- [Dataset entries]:
..........

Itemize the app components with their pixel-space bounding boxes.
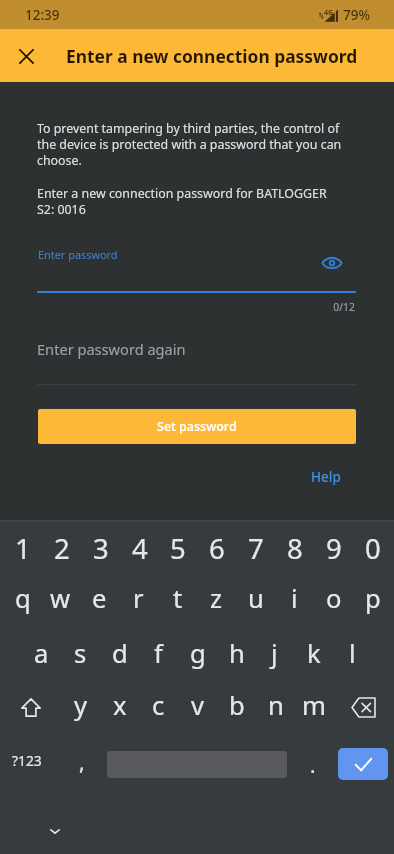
button[interactable]: Enter xyxy=(338,748,388,780)
button[interactable]: 9 xyxy=(314,524,353,572)
button[interactable]: 5 xyxy=(158,524,197,572)
staticText: 7 xyxy=(248,530,264,567)
button[interactable]: e xyxy=(80,574,119,622)
staticText: 9 xyxy=(326,530,342,567)
button[interactable]: s xyxy=(61,629,100,677)
staticText: n xyxy=(268,688,284,723)
staticText: o xyxy=(326,581,342,616)
staticText: z xyxy=(210,581,223,616)
staticText: s xyxy=(74,636,87,671)
button[interactable]: Backspace xyxy=(343,683,383,731)
staticText: b xyxy=(229,688,245,723)
staticText: t xyxy=(173,581,183,616)
staticText: 8 xyxy=(287,530,303,567)
button[interactable]: 4 xyxy=(120,524,159,572)
button[interactable]: r xyxy=(119,574,158,622)
button[interactable]: l xyxy=(333,629,372,677)
button[interactable]: 2 xyxy=(42,524,81,572)
staticText: y xyxy=(74,688,88,723)
button[interactable]: n xyxy=(256,681,295,729)
button[interactable]: m xyxy=(294,681,333,729)
button[interactable]: 7 xyxy=(236,524,275,572)
staticText: m xyxy=(302,688,326,723)
staticText: 12:39 xyxy=(25,6,60,24)
staticText: a xyxy=(34,636,49,671)
staticText: d xyxy=(112,636,128,671)
button[interactable]: a xyxy=(22,629,61,677)
button[interactable]: , xyxy=(64,740,100,784)
button[interactable]: p xyxy=(353,574,392,622)
staticText: 4 xyxy=(132,530,148,567)
staticText: To prevent tampering by third parties, t… xyxy=(37,120,349,169)
staticText: 79% xyxy=(343,6,370,24)
staticText: 2 xyxy=(54,530,70,567)
button[interactable]: i xyxy=(275,574,314,622)
button[interactable]: Set password xyxy=(38,409,356,444)
staticText: k xyxy=(307,636,321,671)
staticText: 6 xyxy=(209,530,225,567)
button[interactable]: . xyxy=(296,743,330,787)
staticText: x xyxy=(113,688,127,723)
staticText: l xyxy=(349,636,356,671)
button[interactable]: Close xyxy=(10,40,42,72)
button[interactable]: g xyxy=(178,629,217,677)
staticText: , xyxy=(79,748,85,777)
button[interactable]: v xyxy=(178,681,217,729)
staticText: ?123 xyxy=(12,751,42,770)
staticText: Enter password again xyxy=(37,339,186,359)
button[interactable]: Show password xyxy=(311,248,353,278)
staticText: Set password xyxy=(157,418,237,435)
staticText: g xyxy=(190,636,206,671)
staticText: p xyxy=(365,581,381,616)
button[interactable]: 1 xyxy=(3,524,42,572)
button[interactable]: 8 xyxy=(275,524,314,572)
staticText: w xyxy=(50,581,71,616)
staticText: 4G xyxy=(324,8,334,18)
button[interactable]: Shift xyxy=(11,683,51,731)
staticText: 0 xyxy=(365,530,381,567)
button[interactable]: 0 xyxy=(353,524,392,572)
button[interactable]: o xyxy=(314,574,353,622)
staticText: u xyxy=(248,581,264,616)
button[interactable]: k xyxy=(294,629,333,677)
button[interactable]: 3 xyxy=(81,524,120,572)
button[interactable]: h xyxy=(217,629,256,677)
staticText: c xyxy=(152,688,165,723)
staticText: Enter a new connection password for BATL… xyxy=(37,185,347,218)
button[interactable]: z xyxy=(197,574,236,622)
button[interactable]: x xyxy=(100,681,139,729)
staticText: e xyxy=(92,581,107,616)
button[interactable]: b xyxy=(217,681,256,729)
button[interactable]: Help xyxy=(305,465,347,489)
button[interactable]: w xyxy=(41,574,80,622)
button[interactable]: Hide keyboard xyxy=(34,811,76,851)
button[interactable]: t xyxy=(158,574,197,622)
staticText: 3 xyxy=(93,530,109,567)
staticText: Enter a new connection password xyxy=(66,44,358,68)
staticText: 1 xyxy=(15,530,31,567)
button[interactable]: c xyxy=(139,681,178,729)
staticText: . xyxy=(310,752,316,779)
staticText: f xyxy=(154,636,163,671)
staticText: r xyxy=(133,581,144,616)
staticText: 0/12 xyxy=(0,300,355,314)
staticText: 5 xyxy=(170,530,186,567)
button[interactable]: u xyxy=(236,574,275,622)
button[interactable]: 6 xyxy=(197,524,236,572)
button[interactable]: j xyxy=(255,629,294,677)
staticText: Enter password xyxy=(38,247,118,262)
button[interactable]: f xyxy=(139,629,178,677)
staticText: q xyxy=(15,581,31,616)
staticText: h xyxy=(229,636,245,671)
staticText: v xyxy=(191,688,205,723)
staticText: Help xyxy=(311,468,341,486)
staticText: i xyxy=(291,581,298,616)
button[interactable]: ?123 xyxy=(0,738,54,782)
staticText: j xyxy=(271,636,278,671)
button[interactable]: d xyxy=(100,629,139,677)
button[interactable]: q xyxy=(3,574,42,622)
button[interactable]: y xyxy=(61,681,100,729)
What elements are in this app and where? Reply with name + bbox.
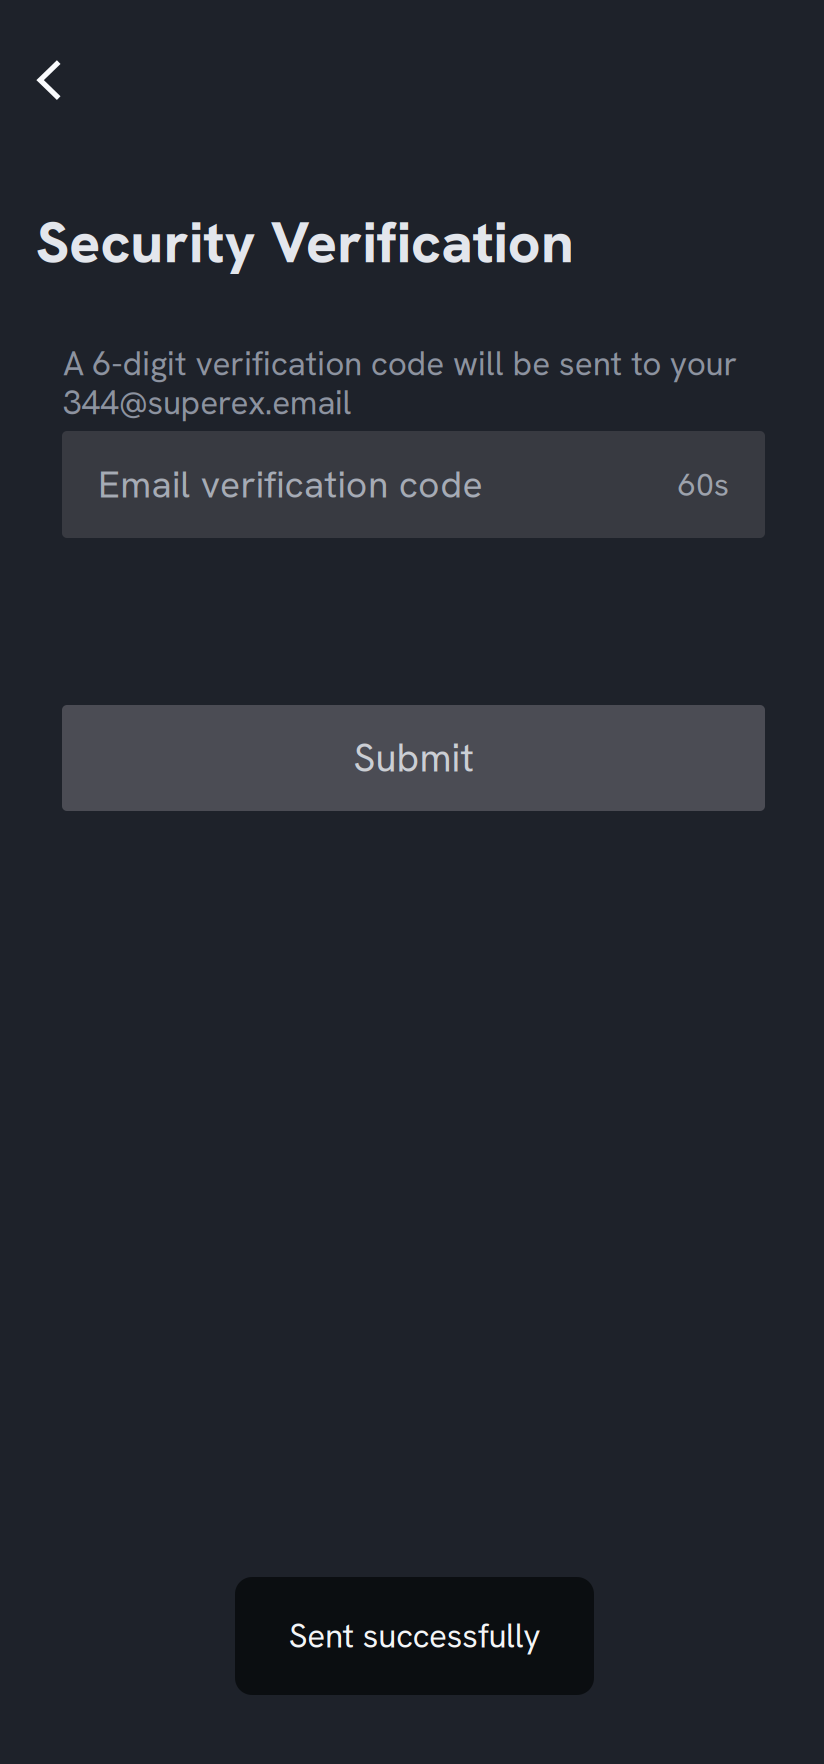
staticText: A 6-digit verification code will be sent… [63,342,737,385]
staticText: 60s [678,464,729,505]
staticText: Email verification code [98,460,483,509]
staticText: Submit [354,733,474,783]
button[interactable]: Submit [62,705,765,811]
staticText: Security Verification [36,205,574,280]
button[interactable]: Back [27,49,71,111]
button[interactable]: 60s [678,464,729,505]
staticText: Sent successfully [289,1614,540,1658]
staticText: 344@superex.email [63,381,352,424]
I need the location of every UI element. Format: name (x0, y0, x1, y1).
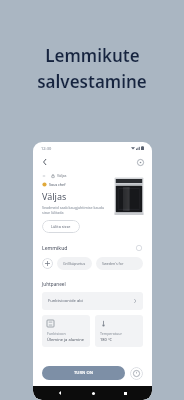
button[interactable]: Info (135, 244, 143, 252)
staticText: TURN ON (74, 370, 93, 376)
button[interactable]: Funktsioon (42, 315, 90, 347)
button[interactable]: Grillküpsetus (57, 257, 92, 270)
button[interactable]: Back (40, 157, 50, 167)
button[interactable]: Temperatuur (95, 315, 143, 347)
button[interactable]: Home (87, 387, 99, 399)
staticText: Lemmikud (42, 245, 68, 252)
staticText: Seadmeid saab kaugjuhtimise kaudu sisse … (42, 205, 105, 215)
button[interactable]: Sweden's for cooking (96, 257, 143, 270)
button[interactable]: Funktsioonide abi (42, 292, 143, 310)
button[interactable]: Settings (135, 157, 145, 167)
staticText: Väljas (57, 173, 67, 178)
staticText: salvestamine (37, 70, 147, 93)
staticText: 12:30 (41, 146, 52, 151)
staticText: Lülita sisse (51, 224, 71, 229)
staticText: Lemmikute (45, 44, 140, 67)
button[interactable]: Timer (130, 367, 143, 380)
button[interactable]: Lülita sisse (42, 220, 80, 233)
staticText: Väljas (42, 190, 67, 202)
staticText: Funktsioon (47, 331, 66, 336)
button[interactable]: Back (54, 387, 66, 399)
button[interactable]: TURN ON (42, 366, 125, 380)
staticText: Ülemine ja alumine (47, 337, 84, 342)
staticText: Juhtpaneel (42, 281, 66, 287)
staticText: Sous chef (49, 182, 66, 187)
staticText: Funktsioonide abi (48, 298, 83, 304)
staticText: Grillküpsetus (63, 261, 86, 266)
button[interactable]: Recents (119, 387, 131, 399)
staticText: 180 °C (100, 337, 113, 342)
staticText: Sweden's for cooking (102, 261, 137, 266)
staticText: Temperatuur (100, 331, 123, 336)
button[interactable]: Add favourite (42, 258, 53, 269)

..........

- [WHAT YOU HAVE TO DO]:
Write the entries above out in full, exactly, with no images.

- [ANSWER SPACE]:
Itemize the app components with their pixel-space bounding boxes.
button[interactable]: Enter xyxy=(338,748,388,780)
button[interactable]: 9 xyxy=(314,524,353,572)
button[interactable]: 5 xyxy=(158,524,197,572)
staticText: 7 xyxy=(248,530,264,567)
button[interactable]: e xyxy=(80,574,119,622)
staticText: 9 xyxy=(326,530,342,567)
button[interactable]: s xyxy=(61,629,100,677)
staticText: n xyxy=(268,688,284,723)
staticText: o xyxy=(326,581,342,616)
staticText: z xyxy=(210,581,223,616)
staticText: s xyxy=(74,636,87,671)
button[interactable]: Backspace xyxy=(343,683,383,731)
staticText: b xyxy=(229,688,245,723)
staticText: t xyxy=(173,581,183,616)
staticText: 8 xyxy=(287,530,303,567)
button[interactable]: 4 xyxy=(120,524,159,572)
button[interactable]: r xyxy=(119,574,158,622)
button[interactable]: l xyxy=(333,629,372,677)
button[interactable]: 2 xyxy=(42,524,81,572)
staticText: y xyxy=(74,688,88,723)
button[interactable]: n xyxy=(256,681,295,729)
button[interactable]: m xyxy=(294,681,333,729)
button[interactable]: 7 xyxy=(236,524,275,572)
staticText: m xyxy=(302,688,326,723)
staticText: 12:39 xyxy=(25,6,60,24)
staticText: a xyxy=(34,636,49,671)
staticText: d xyxy=(112,636,128,671)
button[interactable]: a xyxy=(22,629,61,677)
button[interactable]: , xyxy=(64,740,100,784)
button[interactable]: p xyxy=(353,574,392,622)
staticText: 4 xyxy=(132,530,148,567)
staticText: To prevent tampering by third parties, t… xyxy=(37,120,349,169)
staticText: 79% xyxy=(343,6,370,24)
staticText: 2 xyxy=(54,530,70,567)
button[interactable]: i xyxy=(275,574,314,622)
button[interactable]: Set password xyxy=(38,409,356,444)
staticText: k xyxy=(307,636,321,671)
staticText: 6 xyxy=(209,530,225,567)
button[interactable]: . xyxy=(296,743,330,787)
staticText: x xyxy=(113,688,127,723)
staticText: l xyxy=(349,636,356,671)
button[interactable]: Close xyxy=(10,40,42,72)
button[interactable]: g xyxy=(178,629,217,677)
staticText: , xyxy=(79,748,85,777)
button[interactable]: v xyxy=(178,681,217,729)
staticText: ?123 xyxy=(12,751,42,770)
staticText: Enter password again xyxy=(37,339,186,359)
button[interactable]: Show password xyxy=(311,248,353,278)
staticText: Set password xyxy=(157,418,237,435)
staticText: g xyxy=(190,636,206,671)
staticText: p xyxy=(365,581,381,616)
button[interactable]: 1 xyxy=(3,524,42,572)
button[interactable]: 8 xyxy=(275,524,314,572)
staticText: w xyxy=(50,581,71,616)
staticText: 4G xyxy=(324,8,334,18)
button[interactable]: Shift xyxy=(11,683,51,731)
staticText: 0 xyxy=(365,530,381,567)
button[interactable]: 0 xyxy=(353,524,392,572)
button[interactable]: o xyxy=(314,574,353,622)
staticText: u xyxy=(248,581,264,616)
button[interactable]: k xyxy=(294,629,333,677)
button[interactable]: 3 xyxy=(81,524,120,572)
button[interactable]: h xyxy=(217,629,256,677)
staticText: c xyxy=(152,688,165,723)
staticText: Enter a new connection password for BATL… xyxy=(37,185,347,218)
button[interactable]: z xyxy=(197,574,236,622)
button[interactable]: x xyxy=(100,681,139,729)
staticText: e xyxy=(92,581,107,616)
button[interactable]: b xyxy=(217,681,256,729)
button[interactable]: Help xyxy=(305,465,347,489)
button[interactable]: w xyxy=(41,574,80,622)
button[interactable]: Hide keyboard xyxy=(34,811,76,851)
button[interactable]: t xyxy=(158,574,197,622)
staticText: 3 xyxy=(93,530,109,567)
staticText: Enter a new connection password xyxy=(66,44,358,68)
staticText: 1 xyxy=(15,530,31,567)
button[interactable]: c xyxy=(139,681,178,729)
staticText: . xyxy=(310,752,316,779)
staticText: f xyxy=(154,636,163,671)
staticText: r xyxy=(133,581,144,616)
staticText: 0/12 xyxy=(0,300,355,314)
staticText: 5 xyxy=(170,530,186,567)
button[interactable]: u xyxy=(236,574,275,622)
button[interactable]: 6 xyxy=(197,524,236,572)
button[interactable]: j xyxy=(255,629,294,677)
staticText: Enter password xyxy=(38,247,118,262)
button[interactable]: f xyxy=(139,629,178,677)
staticText: q xyxy=(15,581,31,616)
staticText: h xyxy=(229,636,245,671)
staticText: v xyxy=(191,688,205,723)
staticText: Help xyxy=(311,468,341,486)
staticText: i xyxy=(291,581,298,616)
button[interactable]: ?123 xyxy=(0,738,54,782)
staticText: j xyxy=(271,636,278,671)
button[interactable]: d xyxy=(100,629,139,677)
button[interactable]: q xyxy=(3,574,42,622)
button[interactable]: y xyxy=(61,681,100,729)
What elements are in this app and where? Reply with name + bbox.
staticText: A 6-digit verification code will be sent… [63,342,737,385]
staticText: 60s [678,464,729,505]
staticText: Email verification code [98,460,483,509]
staticText: Submit [354,733,474,783]
button[interactable]: Submit [62,705,765,811]
staticText: Security Verification [36,205,574,280]
button[interactable]: Back [27,49,71,111]
button[interactable]: 60s [678,464,729,505]
staticText: Sent successfully [289,1614,540,1658]
staticText: 344@superex.email [63,381,352,424]
I need the location of every UI element. Format: name (x0, y0, x1, y1).
button[interactable]: Info (135, 244, 143, 252)
staticText: TURN ON (74, 370, 93, 376)
button[interactable]: Funktsioon (42, 315, 90, 347)
button[interactable]: Grillküpsetus (57, 257, 92, 270)
button[interactable]: Back (40, 157, 50, 167)
button[interactable]: Temperatuur (95, 315, 143, 347)
button[interactable]: Home (87, 387, 99, 399)
staticText: Lemmikud (42, 245, 68, 252)
staticText: Seadmeid saab kaugjuhtimise kaudu sisse … (42, 205, 105, 215)
button[interactable]: Sweden's for cooking (96, 257, 143, 270)
button[interactable]: Funktsioonide abi (42, 292, 143, 310)
button[interactable]: Settings (135, 157, 145, 167)
staticText: Väljas (57, 173, 67, 178)
staticText: salvestamine (37, 70, 147, 93)
staticText: 12:30 (41, 146, 52, 151)
staticText: Lülita sisse (51, 224, 71, 229)
staticText: Lemmikute (45, 44, 140, 67)
button[interactable]: Timer (130, 367, 143, 380)
button[interactable]: Lülita sisse (42, 220, 80, 233)
staticText: Väljas (42, 190, 67, 202)
staticText: Funktsioon (47, 331, 66, 336)
button[interactable]: Back (54, 387, 66, 399)
button[interactable]: TURN ON (42, 366, 125, 380)
staticText: Ülemine ja alumine (47, 337, 84, 342)
staticText: Juhtpaneel (42, 281, 66, 287)
staticText: Sous chef (49, 182, 66, 187)
staticText: Funktsioonide abi (48, 298, 83, 304)
staticText: Grillküpsetus (63, 261, 86, 266)
button[interactable]: Recents (119, 387, 131, 399)
staticText: 180 °C (100, 337, 113, 342)
staticText: Sweden's for cooking (102, 261, 137, 266)
staticText: Temperatuur (100, 331, 123, 336)
button[interactable]: Add favourite (42, 258, 53, 269)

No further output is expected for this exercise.